The other day I was listening to Les Brown on The Skype Files, when he joked, "I get hives when I don't have enough money." Another funny line was, "when there's no finance, there's no romance." I totally understand.
One late night coming home from the classroom recently, I was listening to Danny Rouhier with Bill Rohland on 106.7 The Fan, just before they went off the air. Bill had some breaking news that Ryan Seacrest had just signed a $60,000,000 radio deal. The guys working the late shift in radio are at the bottom of the food chain, and the guys often joke about their relatively low pay. Danny had just been doing some brilliant impersonations and the two had been leading a brainstorming discussion for how the fans of Cleveland could roast Lebron on his return home. Very funny stuff. After the news of the $60,000,000 contract broke, Danny went on one of the funniest rants I've ever heard on radio. Danny's rant was about how someone who he felt had far less talent than he could be paid such an ungodly amount of money. I laughed so hard I cried.

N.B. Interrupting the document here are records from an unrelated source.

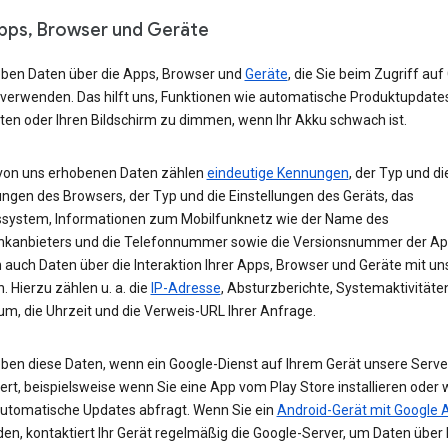
Apps, Browser und Geräte
eben Daten über die Apps, Browser und
Geräte
, die Sie beim Zugriff auf
 verwenden. Das hilft uns, Funktionen wie automatische Produktupdate
ten oder Ihren Bildschirm zu dimmen, wenn Ihr Akku schwach ist.
von uns erhobenen Daten zählen
eindeutige Kennungen
, der Typ und di
ungen des Browsers, der Typ und die Einstellungen des Geräts, das
ssystem, Informationen zum Mobilfunknetz wie der Name des
nkanbieters und die Telefonnummer sowie die Versionsnummer der App
 auch Daten über die Interaktion Ihrer Apps, Browser und Geräte mit u
. Hierzu zählen u. a. die
IP-Adresse
, Absturzberichte, Systemaktivitäte
um, die Uhrzeit und die Verweis-URL Ihrer Anfrage.
eben diese Daten, wenn ein Google-Dienst auf Ihrem Gerät unsere Serve
ert, beispielsweise wenn Sie eine App vom Play Store installieren oder 
automatische Updates abfragt. Wenn Sie ein
Android-Gerät mit Google 
n, kontaktiert Ihr Gerät regelmäßig die Google-Server, um Daten über 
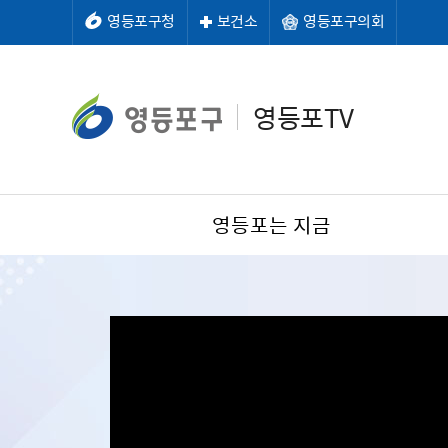
영등포구청
보건소
영등포구의회
영등포TV
영등포는 지금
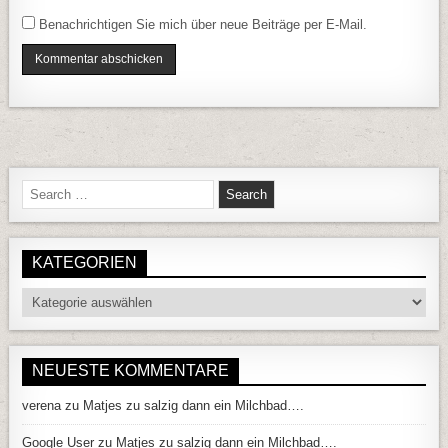
Benachrichtigen Sie mich über neue Beiträge per E-Mail.
Search for:
KATEGORIEN
Kategorien
NEUESTE KOMMENTARE
verena
zu
Matjes zu salzig dann ein Milchbad….
Google User
zu
Matjes zu salzig dann ein Milchbad….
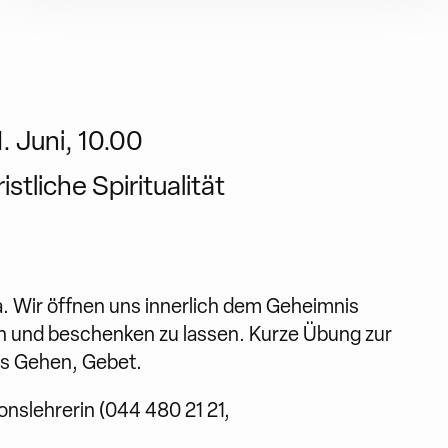
. Juni, 10.00
stliche Spiritualität
 da. Wir öffnen uns innerlich dem Geheimnis
en und beschenken zu lassen. Kurze Übung zur
es Gehen, Gebet.
onslehrerin (044 480 21 21,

What does money and the Federal Reserve have to do with Education? Consider the book Swimmy by Leo Lionni.
All of Swimmy's brothers and sisters are eaten in a single gulp by a giant tuna. Swimmy survives, ventures out into new waters, and finds another school, but the school refuses to leave their hideout because they are afraid of being eaten, so Swimmy teaches his new friends how to swim in formation to create the appearance of being a big fish, with Swimmy as the eye. Swimming in formation allows the little fish to swim with the big fish without fear of being eaten. Swimmy is a metaphor for social justice, the theme of Russell Crowe's latest interpretation of Robin Hood and many other children's stories. After I read Swimmy to my Kindergarten students, they cheered spontaneously.
There are a number of groups who want to destroy the Federal Reserve. My father, on the other hand, has an idea for transforming the Fed so that its powers could be used to finance the vision of Buckminster Fuller, Louis Kelso, and William Ferree, and create a new generation of owners, who would become the owners of the new technological frontier, without taking anything away from existing owners. Today, as Jon Stewart jokes, the only thing standing behind the dollar is government debt. What my father and others are proposing is to put the productive capacity of Americans behind our currency while building a nation of owners. That is the essence of The Capital Homestead Act, which my father hopes to have passed on the 150th anniversary of Lincoln's Homestead Act.
I have a simple idea that would use inexpensive technology to vastly improve reading fluency and comprehension. With help from an infusion of capital credit, I believe that my very simple, obvious, and inexpensive idea could transform reading instruction.